Sob o argumento de criar um "ambiente pró-negócios", os Estados de Delaware, Nevada, Wyoming e Dakota do Sul afrouxaram leis locais e vêm permitindo o registro de milhares de companhias anônimas. "É uma corrida para baixo", diz o jornalista Casey Michel, autor do relatório.

Em sua investigação, Michel encontrou uma empresa de offshores em Nevada cujo slogan é "Negócios sem fronteiras" e "Controle tudo; não possua nada".

Visitou também uma casa de tijolos à vista numa cidade de 60 mil habitantes, que serviu de base para uma empresa do ex-primeiro-ministro da Ucrânia Pavlo Lazarenko, acusado de corrupção.

"Isso não está acontecendo nas Ilhas Virgens Britânicas, nas Ilhas Cayman ou em outro paraíso fiscal tradicional. Está acontecendo aqui, nos Estados Unidos", afirmou Michel à Folha. Segundo ele, advogados e consultores empresariais já começaram a apelidar os Estados Unidos de "a nova Suíça".

ESTÍMULO ECONÔMICO

O autor descobriu que pouco mudou nesses Estados desde a revelação dos Panamá Papers e dos Paradise Papers, que revelaram a propriedade de milhares de contas offshore em paraísos fiscais.

De população relativamente pequena e com poucas indústrias, os Estados defendem que a legislação pró-empresas estimula a criação de start-ups e aquece a economia local, além de gerar receitas para o governo.

"Nem todo o mundo é trapaceiro", disse a Michel o empresário Robert Harris, dono de uma consultoria de registro de offshores em Nevada.

No Estado, onde abrir uma empresa custa US$ 75 (ou cerca de R$ 240), as receitas com o registro e manutenção de companhias são direcionadas ao pagamento de salários de professores. A regra foi criada em 2001, quando o governo estadual passava por uma crise orçamentária.

"Nós não vamos comprometer a privacidade de nossos clientes", disse recentemente o secretário de Estado Ed Murray, de Wyoming, que não cobra Imposto de Renda de pessoas jurídicas e só exige um endereço local para abrir uma empresa anônima.

Em Dakota do Sul, o que faz sucesso são os "trusts de dinastia", uma forma de companhia que também é anônima e cujos direitos se perpetuam eternamente.

Apenas um endereço local é suficiente para abrir a empresa, que pode ser alugado ou pertencer a um advogado.
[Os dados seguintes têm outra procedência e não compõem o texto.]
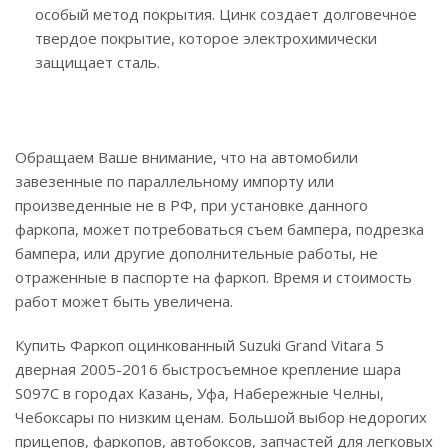
особый метод покрытия. Цинк создает долговечное
твердое покрытие, которое электрохимически
защищает сталь.
Обращаем Ваше внимание, что на автомобили
завезенные по параллельному импорту или
произведенные не в РФ, при установке данного
фаркопа, может потребоваться съем бампера, подрезка
бампера, или другие дополнительные работы, не
отраженные в паспорте на фаркоп. Время и стоимость
работ может быть увеличена.
Купить Фаркоп оцинкованный Suzuki Grand Vitara 5
дверная 2005-2016 быстросъемное крепление шара
S097C в городах Казань, Уфа, Набережные Челны,
Чебоксары по низким ценам. Большой выбор недорогих
прицепов, фаркопов, автобоксов, запчастей для легковых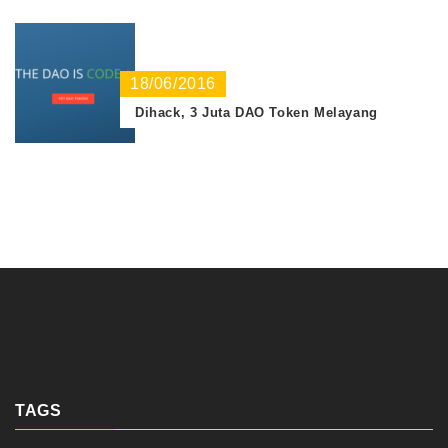
18/06/2016
Dihack, 3 Juta DAO Token Melayang
TAGS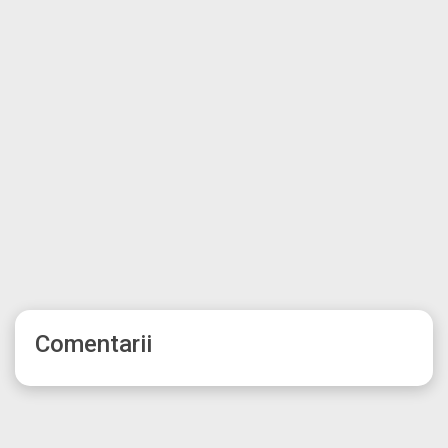
Comentarii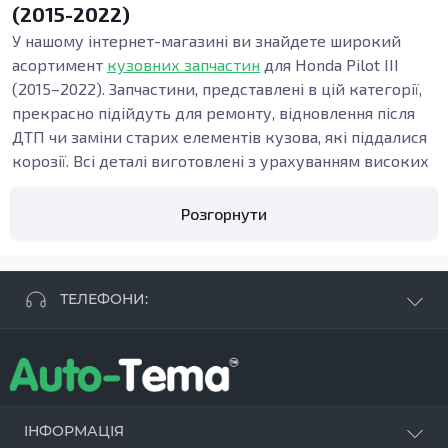
(2015-2022)
У нашому інтернет-магазині ви знайдете широкий
асортимент
кузовних запчастин
для Honda Pilot III
(2015–2022). Запчастини, представлені в цій категорії,
прекрасно підійдуть для ремонту, відновлення після
ДТП чи заміни старих елементів кузова, які піддалися
корозії. Всі деталі виготовлені з урахуванням високих
стандартів якості, щоб забезпечити довговічність та
надійність.
Розгорнути
Які елементи кузова доступні?
В нашій підкатегорії ви зможете знайти різноманітні
кузовні деталі, серед яких пороги, підсилювачі, арки,
ТЕЛЕФОНИ:
бампери та інші елементи, необхідні для відновлення
автомобіля. Кожен з елементів виконує свою важливу
+38 063 881 09 93
функцію: пороги забезпечують жорсткість та
+38 096 250 84 38
стабільність кузова, підсилювачі допомагають у разі
+38 099 657 61 50
ДТП, а бампери захищають від механічних
- СТО
+38 063 253 75 18
пошкоджень.
ІНФОРМАЦІЯ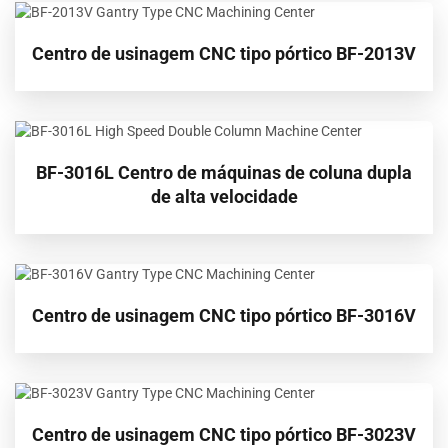
Centro de usinagem CNC tipo pórtico BF-2013V
BF-3016L Centro de máquinas de coluna dupla
de alta velocidade
Centro de usinagem CNC tipo pórtico BF-3016V
Centro de usinagem CNC tipo pórtico BF-3023V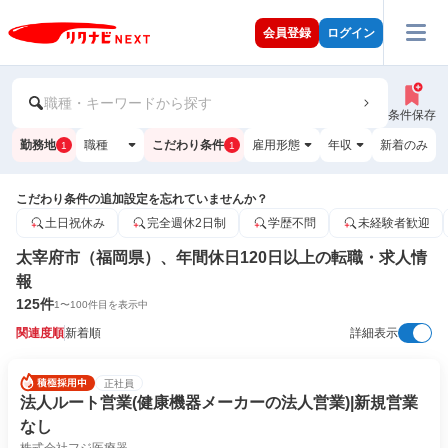
会員登録
ログイン
職種・キーワードから探す
条件保存
勤務地
職種
こだわり条件
雇用形態
年収
新着のみ
1
1
こだわり条件の追加設定を忘れていませんか？
土日祝休み
完全週休2日制
学歴不問
未経験者歓迎
太宰府市（福岡県）、年間休日120日以上の転職・求人情
報
125
件
1
〜
100
件目を表示中
関連度順
新着順
詳細表示
正社員
法人ルート営業(健康機器メーカーの法人営業)|新規営業
なし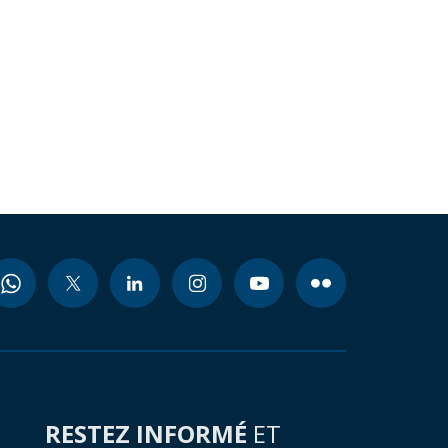
RESTEZ INFORMÉ
ET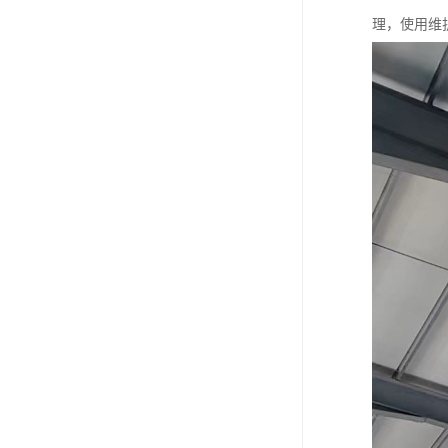
理，使用维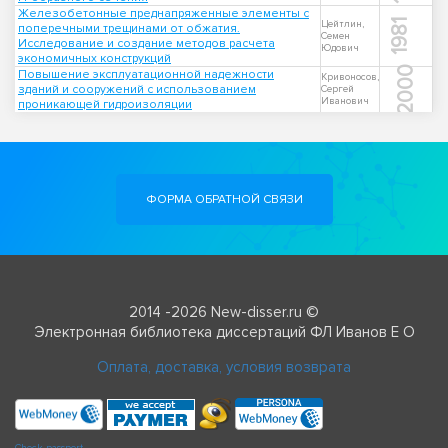
Железобетонные преднапряженные элементы с
1981
Цейтлин,
поперечными трещинами от обжатия.
Семен
Исследование и создание методов расчета
Юдович
экономичных конструкций
2000
Повышение эксплуатационной надежности
Кривоносов,
зданий и сооружений с использованием
Сергей
Иванович
проникающей гидроизоляции
ФОРМА ОБРАТНОЙ СВЯЗИ
2014 -2026 New-disser.ru ©
Электронная библиотека диссертаций ФЛ Иванов Е О
Оплата, доставка, условия возврата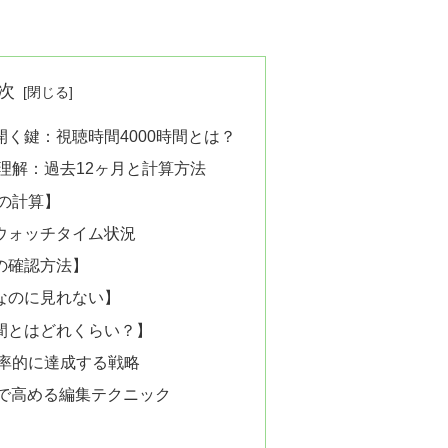
次
を開く鍵：視聴時間4000時間とは？
い理解：過去12ヶ月と計算方法
時間の計算】
ウォッチタイム状況
時間の確認方法】
時間なのに見れない】
00時間とはどれくらい？】
効率的に達成する戦略
で高める編集テクニック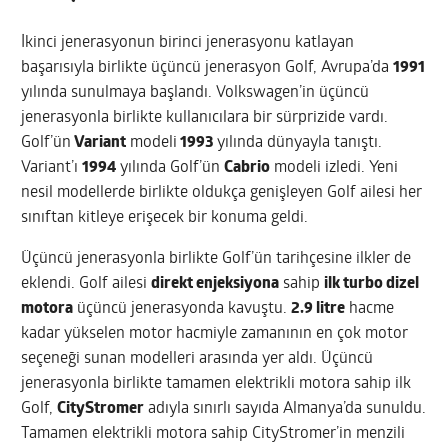
İkinci jenerasyonun birinci jenerasyonu katlayan
başarısıyla birlikte üçüncü jenerasyon Golf, Avrupa’da
1991
yılında sunulmaya başlandı. Volkswagen’in üçüncü
jenerasyonla birlikte kullanıcılara bir sürprizide vardı.
Golf’ün
Variant
modeli
1993
yılında dünyayla tanıştı.
Variant’ı
1994
yılında Golf’ün
Cabrio
modeli izledi. Yeni
nesil modellerde birlikte oldukça genişleyen Golf ailesi her
sınıftan kitleye erişecek bir konuma geldi.
Üçüncü jenerasyonla birlikte Golf’ün tarihçesine ilkler de
eklendi. Golf ailesi
direkt enjeksiyona
sahip
ilk turbo dizel
motora
üçüncü jenerasyonda kavuştu.
2.9 litre
hacme
kadar yükselen motor hacmiyle zamanının en çok motor
seçeneği sunan modelleri arasında yer aldı. Üçüncü
jenerasyonla birlikte tamamen elektrikli motora sahip ilk
Golf,
CityStromer
adıyla sınırlı sayıda Almanya’da sunuldu.
Tamamen elektrikli motora sahip CityStromer’in menzili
Muitos clientes preferem essa opção, já que, por questões de sigilo, o defensor ainda pode se negar a revelar a identidade do real beneficiário.

CONGRESSO

Recentemente o Congresso americano propôs uma lei para obrigar os Estados a coletar informações sobre os reais beneficiários de companhias anônimas. Para o senador democrata Sheldon Whitehouse, um dos autores do projeto, trata-se de uma questão de segurança nacional.

"Enquanto o resto do mundo se move rumo a um regime mais transparente, os Estados Unidos ainda permitem o instrumento mais propício para tudo isso [ilegalidades], que é a empresa fantasma."

Já para a Associação Nacional de Secretários de Estado, as regras propostas são "desnecessárias", não vão inibir criminosos e gerariam custos significativos aos governos locais, com resultados questionáveis.